* Exercise directions
Print each record that follows exactly, leaving the pictures behind.

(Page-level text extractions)
**********

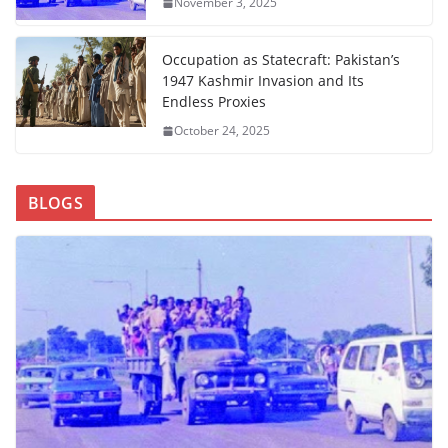
November 3, 2025
Occupation as Statecraft: Pakistan’s
1947 Kashmir Invasion and Its
Endless Proxies
October 24, 2025
BLOGS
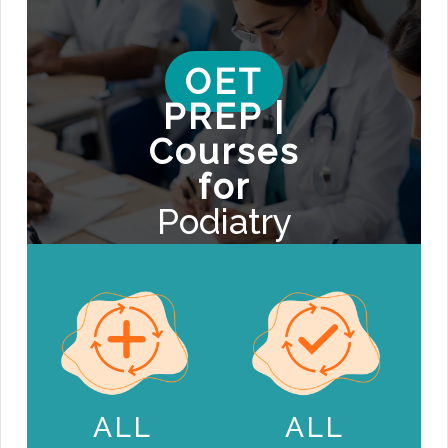
OET
PREP |
Courses
for
Podiatry
ALL
ALL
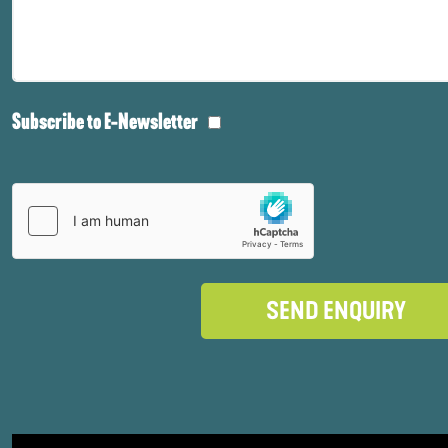
Subscribe to E-Newsletter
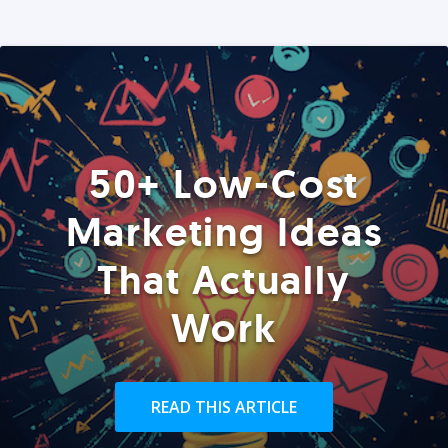
50+ Low-Cost
Marketing Ideas
That Actually
Work
READ THIS ARTICLE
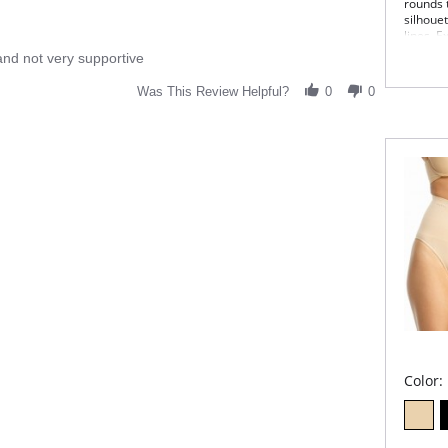
rounds 
silhouet
lines. E
and not very supportive
Sits
Max
abd
Was This Review Helpful?
0
0
Sea
Pant
Fle
Fabric 
Color:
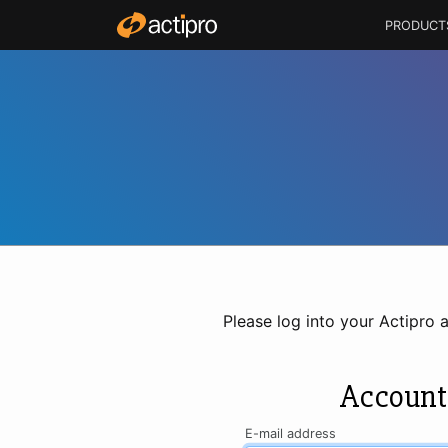
PRODUCT
Please log into your Actipro 
Account
E-mail address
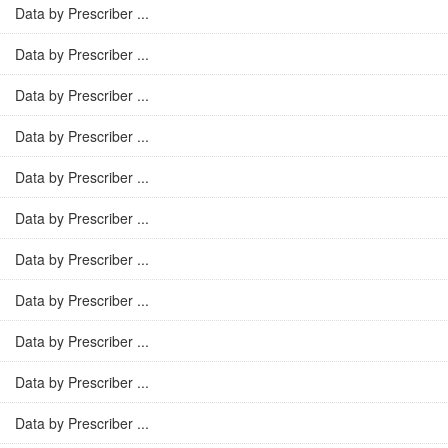
Data by Prescriber ...
Data by Prescriber ...
Data by Prescriber ...
Data by Prescriber ...
Data by Prescriber ...
Data by Prescriber ...
Data by Prescriber ...
Data by Prescriber ...
Data by Prescriber ...
Data by Prescriber ...
Data by Prescriber ...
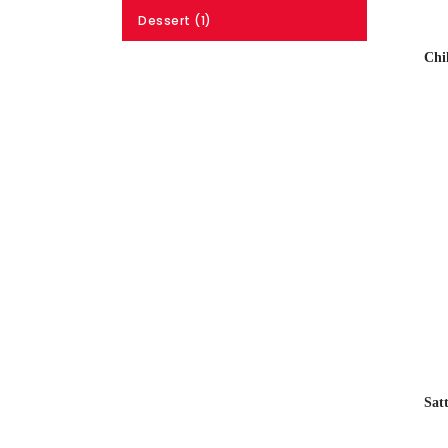
Dessert (1)
Chi
Sat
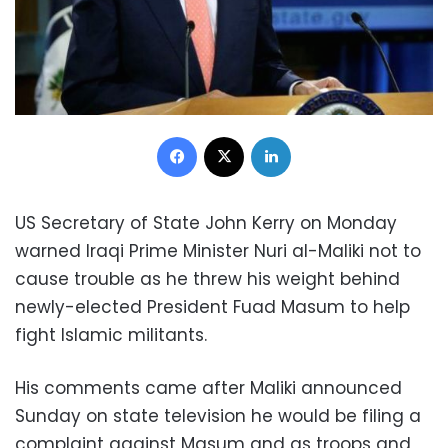
Facebook
X
LinkedIn
US Secretary of State John Kerry on Monday
warned Iraqi Prime Minister Nuri al-Maliki not to
cause trouble as he threw his weight behind
newly-elected President Fuad Masum to help
fight Islamic militants.
His comments came after Maliki announced
Sunday on state television he would be filing a
complaint against Masum and as troops and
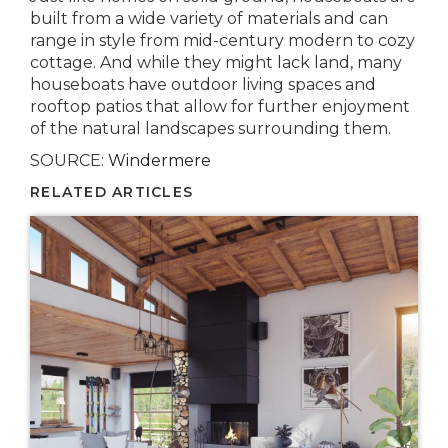
built from a wide variety of materials and can
range in style from mid-century modern to cozy
cottage. And while they might lack land, many
houseboats have outdoor living spaces and
rooftop patios that allow for further enjoyment
of the natural landscapes surrounding them.
SOURCE:
Windermere
RELATED ARTICLES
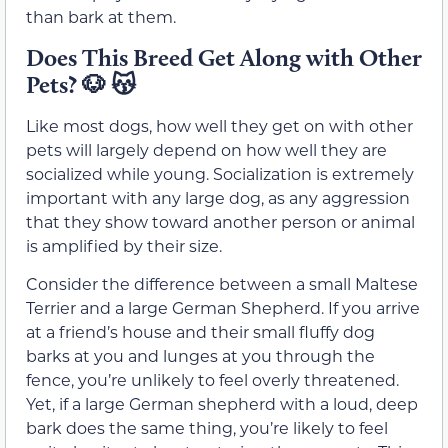
than bark at them.
Does This Breed Get Along with Other
Pets?
🐶
😽
Like most dogs, how well they get on with other
pets will largely depend on how well they are
socialized while young. Socialization is extremely
important with any large dog, as any aggression
that they show toward another person or animal
is amplified by their size.
Consider the difference between a small Maltese
Terrier and a large German Shepherd. If you arrive
at a friend’s house and their small fluffy dog
barks at you and lunges at you through the
fence, you’re unlikely to feel overly threatened.
Yet, if a large German shepherd with a loud, deep
bark does the same thing, you’re likely to feel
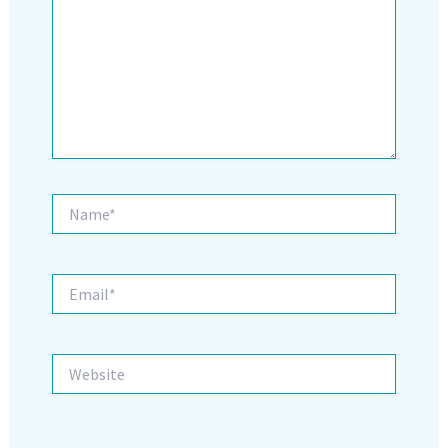
Name*
Email*
Website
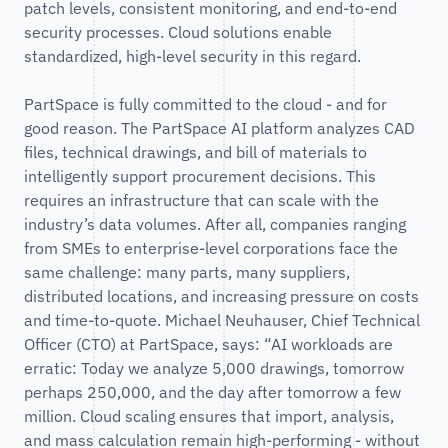
patch levels, consistent monitoring, and end-to-end
security processes. Cloud solutions enable
standardized, high-level security in this regard.
PartSpace is fully committed to the cloud - and for
good reason. The PartSpace AI platform analyzes CAD
files, technical drawings, and bill of materials to
intelligently support procurement decisions. This
requires an infrastructure that can scale with the
industry’s data volumes. After all, companies ranging
from SMEs to enterprise-level corporations face the
same challenge: many parts, many suppliers,
distributed locations, and increasing pressure on costs
and time-to-quote. Michael Neuhauser, Chief Technical
Officer (CTO) at PartSpace, says: “AI workloads are
erratic: Today we analyze 5,000 drawings, tomorrow
perhaps 250,000, and the day after tomorrow a few
million. Cloud scaling ensures that import, analysis,
and mass calculation remain high-performing - without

**********

* Answer box
November 3, 2025
Occupation as Statecraft: Pakistan’s
1947 Kashmir Invasion and Its
Endless Proxies
October 24, 2025
BLOGS
OET
PREP |
Courses
for
Podiatry
ALL
ALL
Subscribe to E-Newsletter
50+ Low-Cost
Marketing Ideas
That Actually
Work
READ THIS ARTICLE
rounds 
silhouet
lines. E
and not very supportive
Sits
Max
abd
Was This Review Helpful?
0
0
Sea
Pant
Fle
Fabric 
Color:
PRODUCT
Please log into your Actipro 
Account
E-mail address
Data by Prescriber ...
Data by Prescriber ...
Data by Prescriber ...
Data by Prescriber ...
Data by Prescriber ...
Data by Prescriber ...
Data by Prescriber ...
Data by Prescriber ...
Data by Prescriber ...
Data by Prescriber ...
Data by Prescriber ...
Dessert (1)
Chi
Sat
Facebook
X
LinkedIn
US Secretary of State John Kerry on Monday
warned Iraqi Prime Minister Nuri al-Maliki not to
cause trouble as he threw his weight behind
newly-elected President Fuad Masum to help
fight Islamic militants.
His comments came after Maliki announced
Sunday on state television he would be filing a
complaint against Masum and as troops and
built from a wide variety of materials and can
range in style from mid-century modern to cozy
cottage. And while they might lack land, many
houseboats have outdoor living spaces and
rooftop patios that allow for further enjoyment
of the natural landscapes surrounding them.
SOURCE:
Windermere
RELATED ARTICLES
than bark at them.
Does This Breed Get Along with Other
Pets?
🐶
😽
Like most dogs, how well they get on with other
pets will largely depend on how well they are
socialized while young. Socialization is extremely
important with any large dog, as any aggression
that they show toward another person or animal
is amplified by their size.
Consider the difference between a small Maltese
Terrier and a large German Shepherd. If you arrive
at a friend’s house and their small fluffy dog
barks at you and lunges at you through the
fence, you’re unlikely to feel overly threatened.
Yet, if a large German shepherd with a loud, deep
bark does the same thing, you’re likely to feel
Name*
Email*
Website
patch levels, consistent monitoring, and end-to-end
security processes. Cloud solutions enable
standardized, high-level security in this regard.
PartSpace is fully committed to the cloud - and for
good reason. The PartSpace AI platform analyzes CAD
files, technical drawings, and bill of materials to
intelligently support procurement decisions. This
requires an infrastructure that can scale with the
industry’s data volumes. After all, companies ranging
from SMEs to enterprise-level corporations face the
same challenge: many parts, many suppliers,
distributed locations, and increasing pressure on costs
and time-to-quote. Michael Neuhauser, Chief Technical
Officer (CTO) at PartSpace, says: “AI workloads are
erratic: Today we analyze 5,000 drawings, tomorrow
perhaps 250,000, and the day after tomorrow a few
million. Cloud scaling ensures that import, analysis,
and mass calculation remain high-performing - without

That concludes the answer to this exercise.